◆ **Work instruction**
Using "vrlo" as the search string, find the matching lines below and copy them.

◆ **Extracted information**
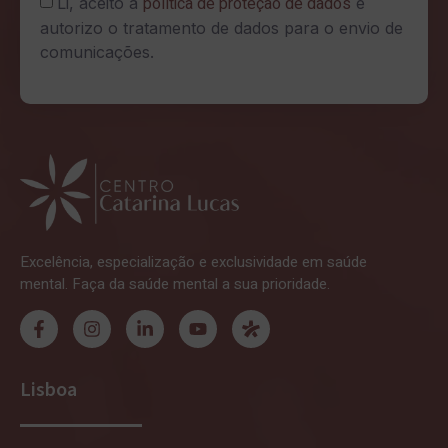
política de proteção de dados
Li, aceito a
e
autorizo o tratamento de dados para o envio de
comunicações.
Excelência, especialização e exclusividade em saúde
mental. Faça da saúde mental a sua prioridade.
Lisboa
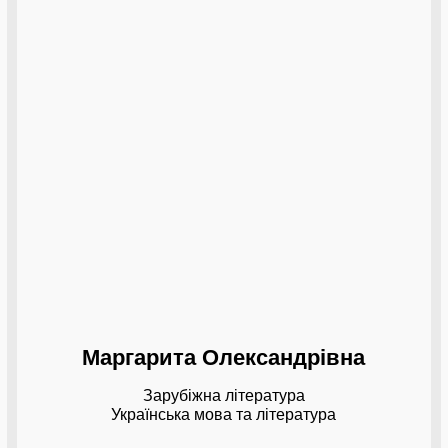
Маргарита Олександрівна
Зарубіжна література
Українська мова та література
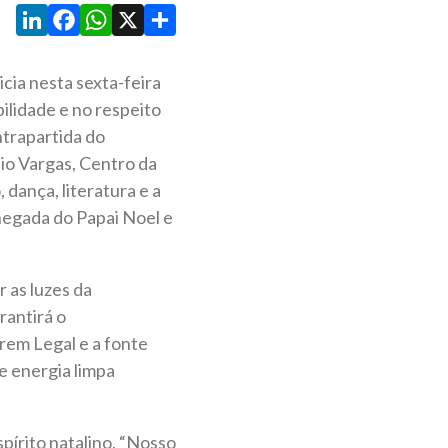
LinkedIn
Facebook
WhatsApp
X
Share
icia nesta sexta-feira
ilidade e no respeito
ntrapartida do
lio Vargas, Centro da
dança, literatura e a
hegada do Papai Noel e
r as luzes da
rantirá o
rem Legal e a fonte
e energia limpa
pírito natalino. “Nosso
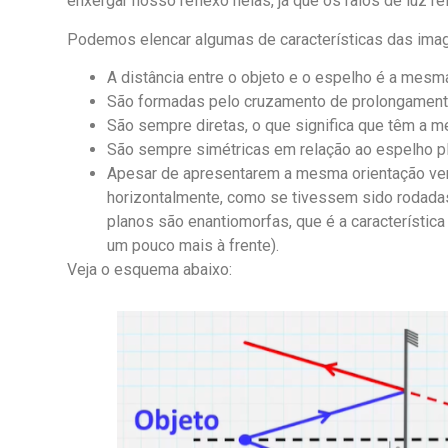
enxergar nosso reflexo nelas, já que os raios de luz r
Podemos elencar algumas de características das ima
A distância entre o objeto e o espelho é a mesm
São formadas pelo cruzamento de prolongamento
São sempre diretas, o que significa que têm a m
São sempre simétricas em relação ao espelho p
Apesar de apresentarem a mesma orientação ver
horizontalmente, como se tivessem sido rodada
planos são enantiomorfas, que é a característic
um pouco mais à frente).
Veja o esquema abaixo:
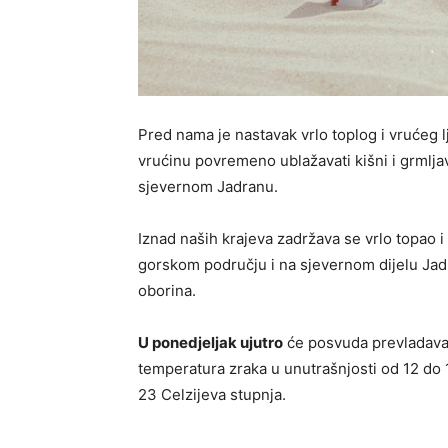
Pred nama je nastavak vrlo toplog i vrućeg 
vrućinu povremeno ublažavati kišni i grmljavi
sjevernom Jadranu.
Iznad naših krajeva zadržava se vrlo topao 
gorskom području i na sjevernom dijelu Jadr
oborina.
U ponedjeljak ujutro
će posvuda prevladavati
temperatura zraka u unutrašnjosti od 12 do 
23 Celzijeva stupnja.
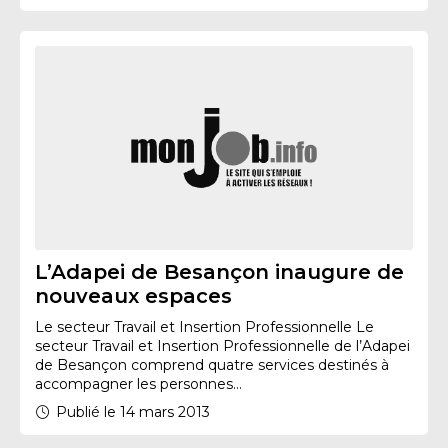
L’Adapei de Besançon inaugure de
nouveaux espaces
Le secteur Travail et Insertion Professionnelle Le
secteur Travail et Insertion Professionnelle de l’Adapei
de Besançon comprend quatre services destinés à
accompagner les personnes...
Publié le 14 mars 2013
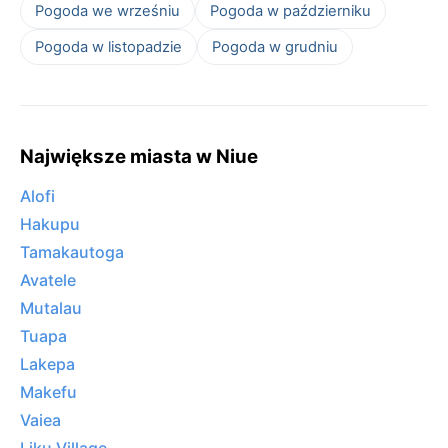
Pogoda we wrześniu
Pogoda w październiku
Pogoda w listopadzie
Pogoda w grudniu
Największe miasta w Niue
Alofi
Hakupu
Tamakautoga
Avatele
Mutalau
Tuapa
Lakepa
Makefu
Vaiea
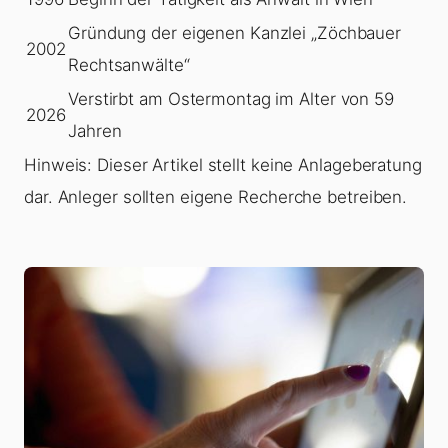
Gründung der eigenen Kanzlei „Zöchbauer
2002
Rechtsanwälte“
Verstirbt am Ostermontag im Alter von 59
2026
Jahren
Hinweis: Dieser Artikel stellt keine Anlageberatung
dar. Anleger sollten eigene Recherche betreiben.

◆ **Answer for the task**
Pred nama je nastavak vrlo toplog i vrućeg 
Iznad naših krajeva zadržava se vrlo topao 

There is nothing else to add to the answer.